【2019年4月】AdMarkeTech. Monthly -Eコマースがビジネス構造を変えていく、他

AdMarkeTech. Monthly 2019年4月/April 2019


毎月のニュースをまとめて取り上げる【AdMarketech. Monthly】。
ブログで取り上げなかった(単に筆力が足りなかった)ものの、注目に値する記事をかんたんなコメント付きでご紹介します。

2019年4月、平成最後の月もたくさんのニュースがありましたが、今回はテーマを絞って、Eコマース関連の記事を中心にお伝えします! 気になった方はリンク先もぜひご一読ください。





Amazon’s Rise in Ad Searches Dents Google’s Dominance - WSJ


世界最大の広告会社グループ WPP での Amazon広告取扱額の75%が、Google からの予算シフトだと報じた WSJ の記事です(閲覧は会員のみ)。見出しがセンセーショナルなので話題を呼びました。

ただ、数字を見ていくと WPP扱いの Amazon広告は 2017年の1.5億ドルから2倍の3億ドルへと上昇しているものの、対する Google広告は WPP の取扱だけで少なく見積もって30億ドル以上とされていますので、仮に Amazon の広告費の 75% が丸々 Google広告からのスライドだったとしても、その額は2.25億ドル(全体の7%程度)と影響は軽微です。現時点ではカスリ傷にもならないレベルでしょう。

では、なぜこれが話題になるのかというと、やはり、Amazon の台頭により(Googleが懸念している)商品検索自体の入口が Google から Amazon へと切り替わりつつある現状が、購買行動の入口と出口のバランスが崩れることの端緒だからではないでしょうか。革命的とも言える変化が起きているEC・小売の分野で Amazon の後塵を拝するのは、Google にとって将来の成長性に強く影響するのでなんとしても避けたいはずです。

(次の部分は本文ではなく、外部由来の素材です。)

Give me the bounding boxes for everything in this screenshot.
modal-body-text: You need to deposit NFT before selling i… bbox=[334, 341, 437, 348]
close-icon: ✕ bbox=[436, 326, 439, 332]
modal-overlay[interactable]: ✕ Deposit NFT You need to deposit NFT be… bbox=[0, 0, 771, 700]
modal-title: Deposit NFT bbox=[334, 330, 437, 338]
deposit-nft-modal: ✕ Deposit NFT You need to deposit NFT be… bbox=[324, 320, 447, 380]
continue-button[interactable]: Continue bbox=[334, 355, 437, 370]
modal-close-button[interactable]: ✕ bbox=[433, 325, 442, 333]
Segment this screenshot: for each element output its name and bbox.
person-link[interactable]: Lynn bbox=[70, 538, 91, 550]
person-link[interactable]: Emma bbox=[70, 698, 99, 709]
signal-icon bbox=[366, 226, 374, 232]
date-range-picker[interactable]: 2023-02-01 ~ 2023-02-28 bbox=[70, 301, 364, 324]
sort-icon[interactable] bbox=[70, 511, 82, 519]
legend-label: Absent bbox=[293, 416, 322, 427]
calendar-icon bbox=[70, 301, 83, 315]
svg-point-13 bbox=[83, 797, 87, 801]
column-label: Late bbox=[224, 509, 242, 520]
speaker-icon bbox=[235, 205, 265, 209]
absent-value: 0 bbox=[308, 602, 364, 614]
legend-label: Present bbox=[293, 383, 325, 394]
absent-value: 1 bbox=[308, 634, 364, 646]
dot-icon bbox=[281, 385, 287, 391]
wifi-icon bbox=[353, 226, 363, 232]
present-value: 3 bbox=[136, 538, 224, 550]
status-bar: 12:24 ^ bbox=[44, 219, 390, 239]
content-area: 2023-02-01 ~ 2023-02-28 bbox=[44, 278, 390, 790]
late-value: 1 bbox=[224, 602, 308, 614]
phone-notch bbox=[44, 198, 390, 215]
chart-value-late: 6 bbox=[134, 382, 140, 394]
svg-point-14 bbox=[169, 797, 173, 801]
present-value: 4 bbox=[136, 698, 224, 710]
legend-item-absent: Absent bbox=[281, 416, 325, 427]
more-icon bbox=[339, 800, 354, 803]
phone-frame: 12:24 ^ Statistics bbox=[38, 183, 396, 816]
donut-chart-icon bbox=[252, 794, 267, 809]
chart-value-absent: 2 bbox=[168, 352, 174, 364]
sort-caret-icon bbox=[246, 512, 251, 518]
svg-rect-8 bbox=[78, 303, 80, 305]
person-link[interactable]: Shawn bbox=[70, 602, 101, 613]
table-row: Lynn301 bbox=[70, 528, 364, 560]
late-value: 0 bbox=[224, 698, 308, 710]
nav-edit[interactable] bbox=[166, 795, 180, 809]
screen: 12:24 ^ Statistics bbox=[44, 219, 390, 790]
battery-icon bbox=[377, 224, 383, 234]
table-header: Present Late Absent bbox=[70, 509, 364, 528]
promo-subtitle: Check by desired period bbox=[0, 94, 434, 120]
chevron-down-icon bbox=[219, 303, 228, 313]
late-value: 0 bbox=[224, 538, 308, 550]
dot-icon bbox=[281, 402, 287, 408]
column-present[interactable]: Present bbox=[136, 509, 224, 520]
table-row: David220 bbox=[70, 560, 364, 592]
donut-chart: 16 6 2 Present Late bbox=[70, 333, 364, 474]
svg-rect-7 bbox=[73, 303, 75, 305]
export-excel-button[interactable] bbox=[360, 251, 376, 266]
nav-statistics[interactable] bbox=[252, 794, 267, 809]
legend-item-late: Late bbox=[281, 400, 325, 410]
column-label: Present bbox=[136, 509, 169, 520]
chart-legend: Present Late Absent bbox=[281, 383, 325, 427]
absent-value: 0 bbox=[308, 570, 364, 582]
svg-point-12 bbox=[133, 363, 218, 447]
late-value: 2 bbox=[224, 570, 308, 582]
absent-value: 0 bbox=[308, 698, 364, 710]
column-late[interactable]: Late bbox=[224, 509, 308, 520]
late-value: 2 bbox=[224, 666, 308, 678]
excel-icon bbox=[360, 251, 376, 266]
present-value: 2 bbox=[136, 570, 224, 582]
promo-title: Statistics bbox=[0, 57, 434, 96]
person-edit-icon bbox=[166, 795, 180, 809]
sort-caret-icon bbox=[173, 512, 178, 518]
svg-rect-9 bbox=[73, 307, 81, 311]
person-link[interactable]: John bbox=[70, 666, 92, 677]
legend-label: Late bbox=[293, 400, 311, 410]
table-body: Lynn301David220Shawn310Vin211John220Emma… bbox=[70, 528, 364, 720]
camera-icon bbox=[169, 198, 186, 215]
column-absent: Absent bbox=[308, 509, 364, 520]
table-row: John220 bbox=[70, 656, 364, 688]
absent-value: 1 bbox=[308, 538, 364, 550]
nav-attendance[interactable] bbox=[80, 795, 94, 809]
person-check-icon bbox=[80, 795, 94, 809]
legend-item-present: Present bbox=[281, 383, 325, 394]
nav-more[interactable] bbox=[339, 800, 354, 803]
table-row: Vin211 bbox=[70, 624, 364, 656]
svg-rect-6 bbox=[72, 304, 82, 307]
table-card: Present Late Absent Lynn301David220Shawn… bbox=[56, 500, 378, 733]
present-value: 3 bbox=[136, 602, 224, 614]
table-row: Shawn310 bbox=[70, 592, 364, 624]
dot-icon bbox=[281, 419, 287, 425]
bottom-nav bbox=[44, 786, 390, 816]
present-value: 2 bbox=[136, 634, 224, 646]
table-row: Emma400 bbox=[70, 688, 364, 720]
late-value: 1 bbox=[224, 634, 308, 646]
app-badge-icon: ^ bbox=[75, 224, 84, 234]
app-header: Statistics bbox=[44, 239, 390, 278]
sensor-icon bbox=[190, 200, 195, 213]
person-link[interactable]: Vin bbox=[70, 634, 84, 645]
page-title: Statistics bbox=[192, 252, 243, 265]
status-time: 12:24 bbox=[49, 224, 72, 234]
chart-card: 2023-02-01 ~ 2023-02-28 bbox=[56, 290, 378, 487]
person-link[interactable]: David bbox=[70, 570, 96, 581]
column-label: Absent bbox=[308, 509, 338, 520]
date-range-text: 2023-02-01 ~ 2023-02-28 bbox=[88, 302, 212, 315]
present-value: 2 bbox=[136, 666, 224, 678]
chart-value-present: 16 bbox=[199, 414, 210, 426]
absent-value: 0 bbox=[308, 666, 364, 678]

実際、調査会社の Jumpshot は、2018年には Amazon が商品検索としてGoogleを上回ったというレポートを出しています。Eコマースの文やで入口と出口をどう支配していくのかという争いは、多くのアナリストが注目しているようです。



Google Shopping Ads Benchmarks: Average CPC, CTR, Monthly Budget, & More | WordStream


というわけで、Google にとって重要なのはとりもなおさずショッピング広告になるわけなのですが、タイミングよく(?) WordStream によるショッピング広告のベンチマークレポートが公開されていました。

一概に比較はできませんが、以前出ていた検索連動型広告のベンチマークを見たあとだと、やはりグッと安くなる印象ですね。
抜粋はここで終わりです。